AI's Artistic Struggle: Capturing the Essence of Poses with Imagen-v2
- 9 minutes read - 1828 wordsTable of Contents
In the realm of artificial intelligence, the ability to generate images based on textual prompts has become increasingly sophisticated. However, capturing the nuances of artistic style, particularly in the realm of poses, remains a challenge. This blog post delves into the results of an experiment where an AI model was tasked with generating images based on specific poses and scenes, revealing both its strengths and weaknesses in capturing the desired aesthetic.
Created with: imagen-v2
A Solitary Journey Through Majestic Mountains
A lone hiker traverses a winding path through a breathtaking mountain valley, the river below mirroring the serenity of the scene. Dramatic light and shadow play enhance the vastness of the landscape and the hiker’s sense of solitude, evoking a mood of adventure and contemplation.
Prompt
poses interactive-pose: Determined, hopeful, adventurous ; A lone adventurer; wide shot; Adventure; Majestic mountain range with a winding path leading to a hidden valley; cinematic
Characteristic
Shot : A lone hiker walks on a winding dirt path through a mountainous valley, with a river snaking through the valley floor.
Aesthetic Score : 0.8
Mood : serene, adventurous, hopeful
Quality
Entropy : 6.48
Noise : 101
Prompt Clip Score : 0.21
AI Evaluation
Likelihood of AI : 0.20
Image errors : There are minor sharpening artifacts noticeable on the rocks and edges, a slightly unnatural color saturation in the valley, and a slight blur in the distant mountains.

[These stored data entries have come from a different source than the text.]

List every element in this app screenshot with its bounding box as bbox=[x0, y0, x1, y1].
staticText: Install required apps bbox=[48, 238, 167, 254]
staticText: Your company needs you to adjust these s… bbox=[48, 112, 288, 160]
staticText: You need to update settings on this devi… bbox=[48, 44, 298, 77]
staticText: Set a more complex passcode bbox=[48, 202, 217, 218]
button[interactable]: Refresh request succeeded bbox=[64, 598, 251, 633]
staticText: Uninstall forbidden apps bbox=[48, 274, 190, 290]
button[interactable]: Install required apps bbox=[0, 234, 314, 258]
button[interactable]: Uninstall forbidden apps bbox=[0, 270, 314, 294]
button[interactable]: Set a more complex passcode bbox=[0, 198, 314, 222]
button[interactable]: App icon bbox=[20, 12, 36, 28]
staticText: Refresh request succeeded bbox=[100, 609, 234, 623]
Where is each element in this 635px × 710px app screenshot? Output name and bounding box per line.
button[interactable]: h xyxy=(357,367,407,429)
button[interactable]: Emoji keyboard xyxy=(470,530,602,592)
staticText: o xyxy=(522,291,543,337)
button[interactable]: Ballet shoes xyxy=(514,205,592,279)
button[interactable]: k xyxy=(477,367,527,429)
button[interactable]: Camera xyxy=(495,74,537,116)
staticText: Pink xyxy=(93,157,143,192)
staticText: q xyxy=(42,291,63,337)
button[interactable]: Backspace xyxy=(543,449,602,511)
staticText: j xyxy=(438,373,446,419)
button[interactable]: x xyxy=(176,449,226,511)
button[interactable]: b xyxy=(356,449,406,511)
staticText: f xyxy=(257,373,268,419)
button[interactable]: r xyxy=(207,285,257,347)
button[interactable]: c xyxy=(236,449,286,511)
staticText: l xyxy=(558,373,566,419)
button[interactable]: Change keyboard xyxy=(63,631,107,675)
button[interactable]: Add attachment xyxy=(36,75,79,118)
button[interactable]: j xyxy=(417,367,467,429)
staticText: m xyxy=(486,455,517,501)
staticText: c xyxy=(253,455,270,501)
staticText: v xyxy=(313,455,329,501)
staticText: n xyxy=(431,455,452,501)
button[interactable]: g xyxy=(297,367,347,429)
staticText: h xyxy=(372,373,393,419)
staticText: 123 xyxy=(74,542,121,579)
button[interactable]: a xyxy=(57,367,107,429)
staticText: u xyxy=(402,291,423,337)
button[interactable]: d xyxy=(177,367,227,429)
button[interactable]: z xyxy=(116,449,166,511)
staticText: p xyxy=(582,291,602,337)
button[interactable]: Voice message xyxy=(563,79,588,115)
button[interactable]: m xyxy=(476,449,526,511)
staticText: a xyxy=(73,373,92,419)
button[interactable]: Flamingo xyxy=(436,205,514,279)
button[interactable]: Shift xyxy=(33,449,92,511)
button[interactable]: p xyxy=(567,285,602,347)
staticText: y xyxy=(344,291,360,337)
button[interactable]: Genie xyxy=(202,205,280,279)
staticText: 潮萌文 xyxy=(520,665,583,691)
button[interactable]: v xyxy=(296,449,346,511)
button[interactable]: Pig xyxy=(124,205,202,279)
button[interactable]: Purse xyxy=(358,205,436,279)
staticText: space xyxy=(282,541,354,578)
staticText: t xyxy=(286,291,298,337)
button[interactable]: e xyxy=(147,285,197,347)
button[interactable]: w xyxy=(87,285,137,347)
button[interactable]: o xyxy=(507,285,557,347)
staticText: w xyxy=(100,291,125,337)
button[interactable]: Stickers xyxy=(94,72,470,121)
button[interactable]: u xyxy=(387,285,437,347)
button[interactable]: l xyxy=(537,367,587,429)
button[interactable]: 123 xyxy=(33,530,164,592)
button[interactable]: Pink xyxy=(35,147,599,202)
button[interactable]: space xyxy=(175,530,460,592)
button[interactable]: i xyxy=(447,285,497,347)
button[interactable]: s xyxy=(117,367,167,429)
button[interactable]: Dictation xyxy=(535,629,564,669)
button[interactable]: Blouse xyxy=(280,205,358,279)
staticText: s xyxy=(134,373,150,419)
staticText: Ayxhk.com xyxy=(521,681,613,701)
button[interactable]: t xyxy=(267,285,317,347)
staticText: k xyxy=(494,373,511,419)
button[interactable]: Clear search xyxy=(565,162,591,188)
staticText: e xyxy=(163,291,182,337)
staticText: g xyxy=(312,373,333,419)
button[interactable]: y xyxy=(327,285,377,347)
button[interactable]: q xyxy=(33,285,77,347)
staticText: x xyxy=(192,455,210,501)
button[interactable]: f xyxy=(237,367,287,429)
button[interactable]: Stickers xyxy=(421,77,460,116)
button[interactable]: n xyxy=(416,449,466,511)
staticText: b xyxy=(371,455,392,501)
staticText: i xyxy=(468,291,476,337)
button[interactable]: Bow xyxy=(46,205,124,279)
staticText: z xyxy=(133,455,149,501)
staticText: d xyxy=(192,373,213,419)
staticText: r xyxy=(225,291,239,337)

Cozy Night In: Couple’s Playful Video Game Session
A dimly lit room sets the scene for a cozy and intimate evening. Two people, likely a couple, are engrossed in a video game, their faces illuminated by the screen’s glow. The neon sign in the background adds a touch of urban coolness, creating a sense of mystery and playful energy.
Prompt
poses interactive-pose: Excited, focused, competitive ; A group of friends; medium shot; Gaming; A dimly lit room with a large screen displaying a video game, surrounded by controllers and snacks; cinematic
Characteristic
Shot : Two young people are sitting on a couch, playing video games. There are snacks on the coffee table in front of them.
Aesthetic Score : 0.7
Mood : relaxed, playful, casual
Quality
Entropy : 6.41
Noise : 76
Prompt Clip Score : 0.26
AI Evaluation
Likelihood of AI : 0.20
Image errors : The lighting is a bit too dark and the colors are a bit washed out. The image is also a bit blurry.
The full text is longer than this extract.